[ポイント1]
日本の住宅は今や7戸に1戸が空き家。全国に820万戸あるとされている(2013年、総務省)。33年には3戸に1戸が空き家になるとの推計もある

[ポイント2]
こうした空き家は郊外に限らず東京都心でも増えている。買い手も借り手もつかず、固定資産税や修繕費ばかりがかさむ持ち家は不動産ならぬ「負動産」だ

[ポイント3]
マンションでは経年とともに修繕積立金が上がることが多く、住民の高齢化や相続を機に滞納問題が深刻化するおそれがある。いつか必要な解体費も重荷だ

 

「夢のマイホームを手に入れた!」──。

戸建て住宅やマンションを購入したとき、多くの人は喜びをかみしめ、明るい未来を描く。

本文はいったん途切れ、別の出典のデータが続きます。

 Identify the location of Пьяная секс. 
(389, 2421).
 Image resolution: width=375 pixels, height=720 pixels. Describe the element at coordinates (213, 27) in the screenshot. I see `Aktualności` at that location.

だが時を経て状況が変わってくると、その持ち家が一転して“悩みの種”になる可能性がある。

東京駅まで電車で50分、埼玉県東部のベッドタウンで生活する50代男性が本音を漏らす。「人口減少は地方都市の問題だと思っていた。自分がいま住んでいる東京近郊には関係ないはずだと。しかし、それは間違っていた。最近、家の周りに空き家が増えていて、とても不安だ」。

今まであまり気にしなかったが、空き家が増えているという報道を見てから、近所に注意を向けてみると、至る所に空き屋を発見して驚いたという。

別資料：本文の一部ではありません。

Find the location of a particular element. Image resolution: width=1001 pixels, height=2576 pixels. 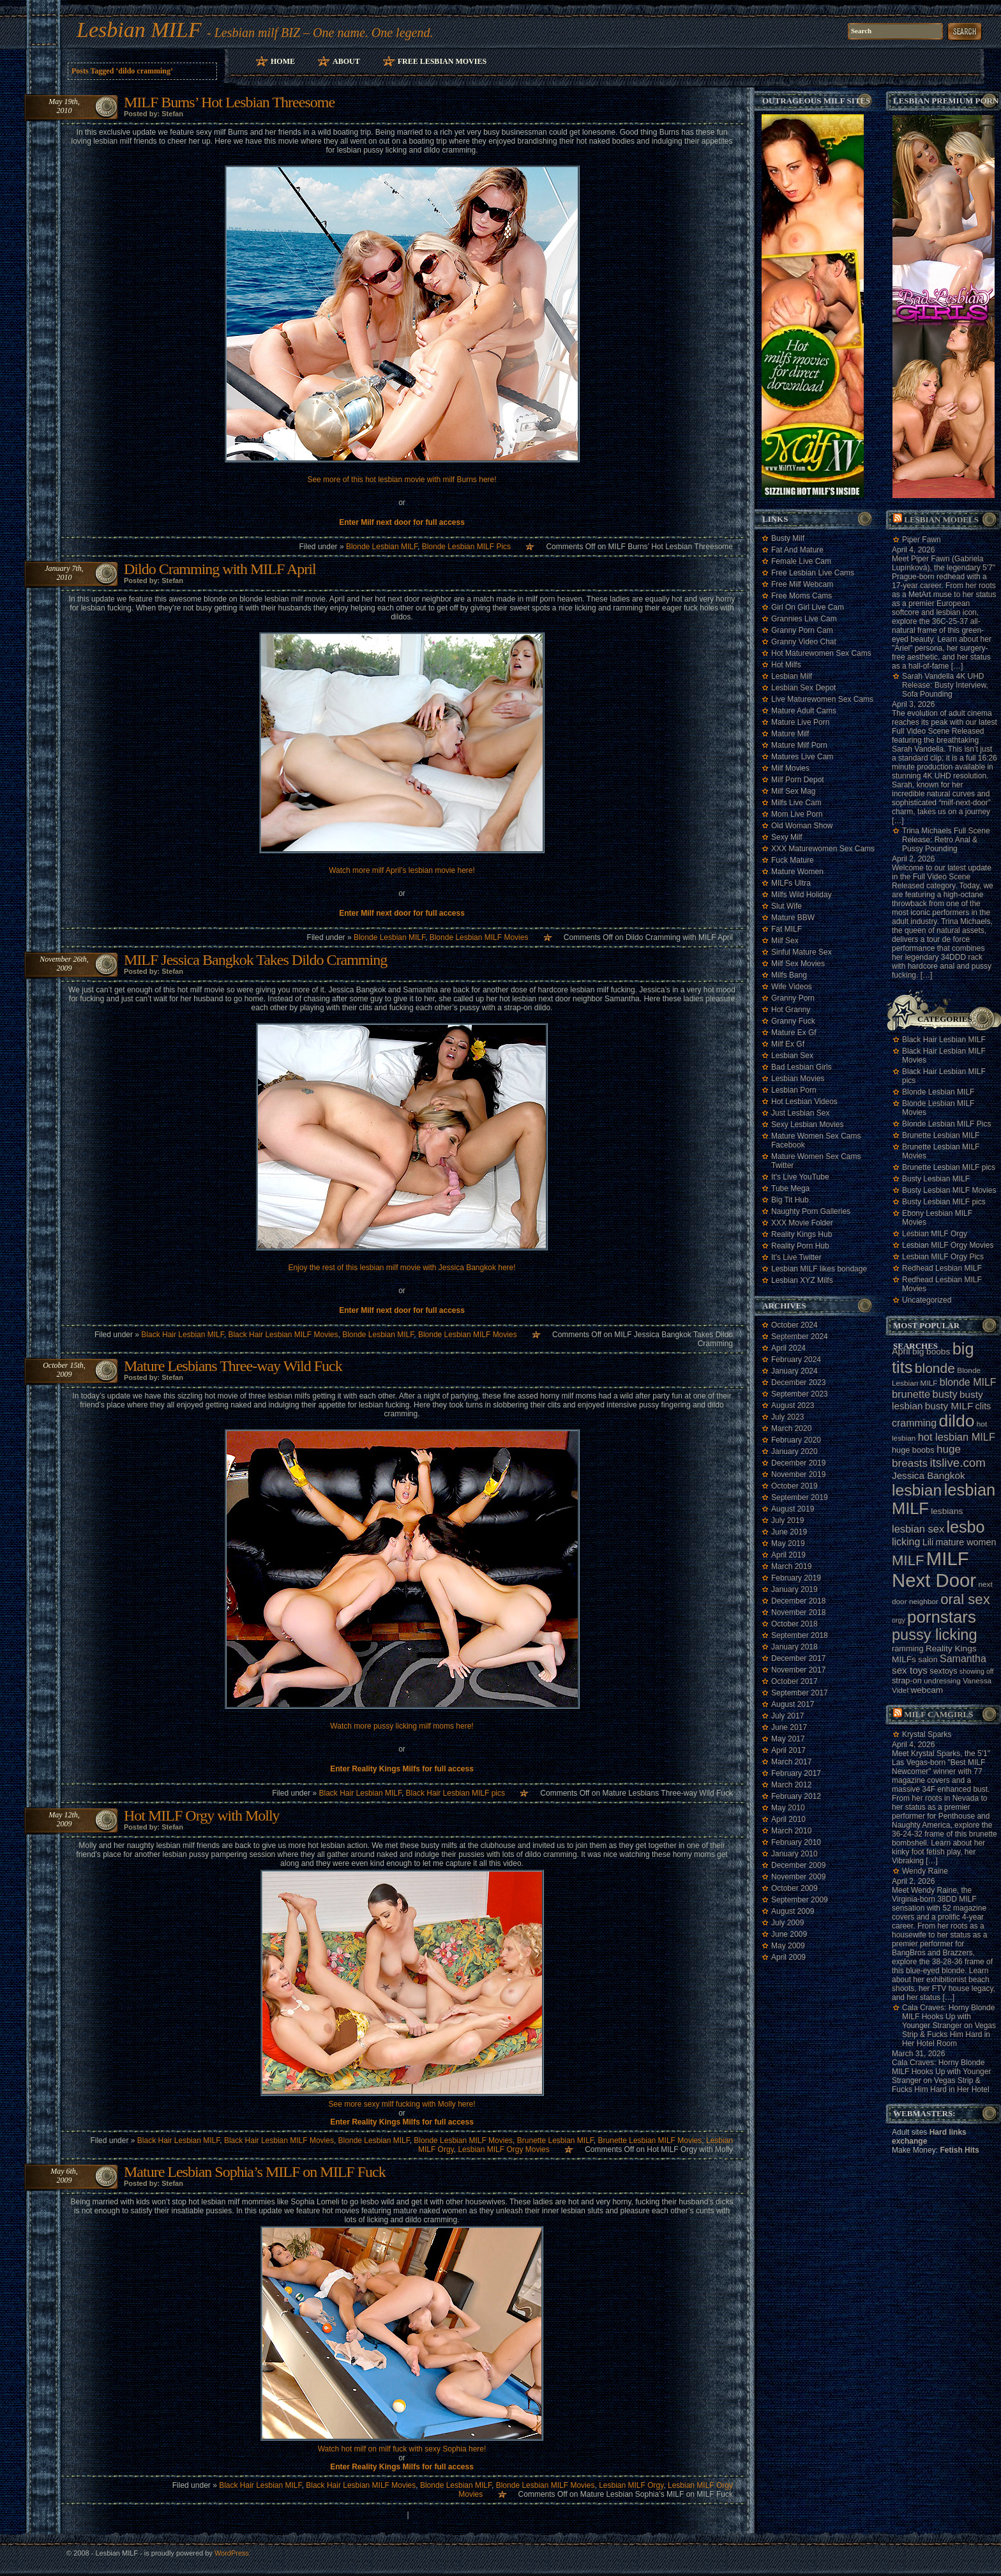 Mature Ex Gf is located at coordinates (794, 1032).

その一方で、近所に引っ越してくる住民もいた。ただその人たちは、以前周囲に住んでいた、都内に通勤するサラリーマン層とは違っている。引っ越してきてもあいさつはなく、近隣住民に配慮する習慣を身に付けていないようなのだ。

空き家の増加には放火など治安悪化の懸念が付きまとう。いま自分が住んでいる家の周辺環境が、今後どう変わっていくのか。「心配で仕方がない」と語るこの男性は、引っ越しを真剣に考えているという。